Menurut Wakil Jaksa Agung, nilai aset
kripto yang begitu fluktuatif menimbulkan permasalahan tersendiri, contohnya
ketika dilakukan penyitaan terhadap aset kripto pada saat ini, tentu nilai pada
saat penyitaan akan berbeda dari waktu ke waktu. Aset kripto dapat mengalami
peningkatan atau penyusutan nilai yang signifikan akibat harga pasar yang tidak
dapat dikontrol.
Berdasarkan data Badan Pengawas Perdagangan Berjangka Komoditi
(BAPPEBTI), sepanjang tahun 2024 industri kripto mengalami
pertumbuhan signifikan dilihat dari jumlah investor kripto dan nilai transaksinya
yang mencapai Rp211 triliun. Di
sisi lain, mata uang kripto bisa digunakan sebagai alat kejahatan dengan modus
pencucian uang dan tindak pidana ekonomi lainnya.
“Permasalahan baru dalam
penanganan perkara aset kripto adalah saat penyitaan dan penanganan barang
bukti karena berkaitan dengan nilai aset kripto yang fluktuatif, sehingga
membutuhkan pendekatan yang komprehensif.
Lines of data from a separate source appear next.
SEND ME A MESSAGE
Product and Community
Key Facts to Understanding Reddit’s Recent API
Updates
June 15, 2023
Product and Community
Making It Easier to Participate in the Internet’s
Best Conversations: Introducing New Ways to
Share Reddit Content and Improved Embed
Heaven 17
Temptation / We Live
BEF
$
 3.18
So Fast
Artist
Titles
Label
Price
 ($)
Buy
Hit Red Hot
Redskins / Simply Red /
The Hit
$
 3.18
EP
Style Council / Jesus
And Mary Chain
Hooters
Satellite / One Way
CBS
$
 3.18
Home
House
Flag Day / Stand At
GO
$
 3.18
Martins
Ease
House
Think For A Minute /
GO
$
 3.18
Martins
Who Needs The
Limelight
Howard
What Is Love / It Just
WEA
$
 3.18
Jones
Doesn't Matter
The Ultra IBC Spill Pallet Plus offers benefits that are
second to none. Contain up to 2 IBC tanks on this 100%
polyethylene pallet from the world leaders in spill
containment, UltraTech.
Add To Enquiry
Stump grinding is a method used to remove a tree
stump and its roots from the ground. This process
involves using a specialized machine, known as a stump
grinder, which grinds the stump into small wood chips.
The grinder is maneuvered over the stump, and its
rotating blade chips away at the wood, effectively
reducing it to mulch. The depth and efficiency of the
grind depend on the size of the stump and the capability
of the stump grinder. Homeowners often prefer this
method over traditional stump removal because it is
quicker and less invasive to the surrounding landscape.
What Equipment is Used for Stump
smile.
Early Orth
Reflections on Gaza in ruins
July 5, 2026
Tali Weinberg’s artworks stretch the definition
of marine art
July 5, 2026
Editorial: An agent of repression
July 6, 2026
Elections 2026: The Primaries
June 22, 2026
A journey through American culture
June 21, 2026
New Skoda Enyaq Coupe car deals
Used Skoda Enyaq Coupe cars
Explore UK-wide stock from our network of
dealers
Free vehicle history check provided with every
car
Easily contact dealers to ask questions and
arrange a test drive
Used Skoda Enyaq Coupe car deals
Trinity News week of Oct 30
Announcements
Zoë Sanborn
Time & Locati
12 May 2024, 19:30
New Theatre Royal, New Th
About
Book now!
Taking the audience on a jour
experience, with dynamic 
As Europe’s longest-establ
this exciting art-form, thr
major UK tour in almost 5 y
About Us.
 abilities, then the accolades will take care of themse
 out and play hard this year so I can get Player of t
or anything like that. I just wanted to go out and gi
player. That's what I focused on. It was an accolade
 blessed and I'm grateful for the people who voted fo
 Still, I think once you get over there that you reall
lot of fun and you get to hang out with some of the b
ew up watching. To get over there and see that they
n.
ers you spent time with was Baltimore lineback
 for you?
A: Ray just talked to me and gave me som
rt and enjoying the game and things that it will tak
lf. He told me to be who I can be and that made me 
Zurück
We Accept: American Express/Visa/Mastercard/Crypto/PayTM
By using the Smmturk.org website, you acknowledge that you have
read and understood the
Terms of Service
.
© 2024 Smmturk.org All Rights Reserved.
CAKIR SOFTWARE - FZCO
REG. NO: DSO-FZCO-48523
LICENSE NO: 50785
Menanggulangi hal tersebut, Kejaksaan
telah menerbitkan Pedoman Jaksa Agung Nomor 7 tahun 2023 tentang Penanganan
Aset Kripto sebagai Barang Bukti dalam Perkara Pidana,” ujar Wakil Jaksa Agung
menambahkan.
Menutup sambutannya, Wakil Jaksa
Agung menuturkan sikap optimis atas perkembangan hukum dan kemajuan teknologi
yang begitu dinamis harus disikapi sebagai tantangan dan bukan hambatan yang
perlu dicemaskan berlebihan, tetapi perlu disikapi dengan berdamai dan
beradaptasi dengan perubahan yang ada.
Dalam kegiatan ini penyelenggara
panitia menghadirkan narasumber diantaranya Hakim Agung Kamar Pidana Mahkamah
Agung RI Jupriyadi, S.H., M.Hum. dengan judul
“Penanganan Cryptocurrency
dalam Perspektif Hakim”.
Kemudian
Kepala Biro Pembinaan dan Pengembangan BAPPEBTI Tirta Karma Senjaya dengan
judul “Pengawasan dan Regulasi Perdagangan Aset Kripto di Indonesia”.
Dan Head
of Departement Otoritas Jasa Keuangan Djoko Kurnijanto, S.E., A.k., MCom, CFE,
CAMS. dengan materi berjudul “Penyelenggaraan Inovasi Teknologi Sektor Keuangan
dan Sandbox”.
Dalam
paparannya, narasumber Hakim Agung Jupriyadi menjelaskan terkait barang bukti
aset kripto agar sebaiknya perlu langsung dikonversi supaya lebih jelas,
sehingga saat nilainya bagus negara tidak mengalami kerugian.
Selanjutnya,
narasumber Tirta Karma Senjaya menyampaikan bahwa transaksi kripto terus
meningkat setiap tahunnya, namun diharapkan transaksi dilakukan di tempat yang
sudah dilegalkan oleh BAPPEBTI.
Semantara
itu, narasumber Djoko Kurnijanto menyampaikan terkait dengan kripto perlu
disiapkan regulasinya dan juga perlu dilakukan ujicoba sandbox sebagai
salah satu bentuk antisipasi.
Di
akhir paparan yang dilaksanakan dalam bentuk panel tersebut, para narasumber
sepakat perlunya peningkatan sinergi dan sinkronisasi regulasi termasuk petunjuk
teknis agar tercipta satu visi yang sama dalam penanganan perkara yang terkait
barang bukti kripto.
Selain
ketiga narasumber tersebut, hadir juga sebagai pembicara dari International
Computer Hacking and Intellectual Property (ICHIP) William Hall, yang
menjelaskan berbagai praktik terbaik penanganan aset kripto dalam penegakan
hukum di tingkat internasional.
Dalam kegiatan ini juga dihadiri oleh
pejabat internal Kejaksaan Agung yakni Kepala Badan Pemulihan Aset Kejaksaan RI
Dr. Amir Yanto, Staf Ahli Jaksa Agung Bidang Hubungan Antar Lembaga dan
Kerjasama Internasional Kejaksaan RI Dr. Leonard Eben Ezer Simanjuntak, Staf
Ahli Jaksa Agung Bidang Politik, Keamanan dan Penegakan Hukum Dr. Masyhudi
serta Sekretaris Jaksa Agung Muda Pengawasan Raden Febrytriyanto.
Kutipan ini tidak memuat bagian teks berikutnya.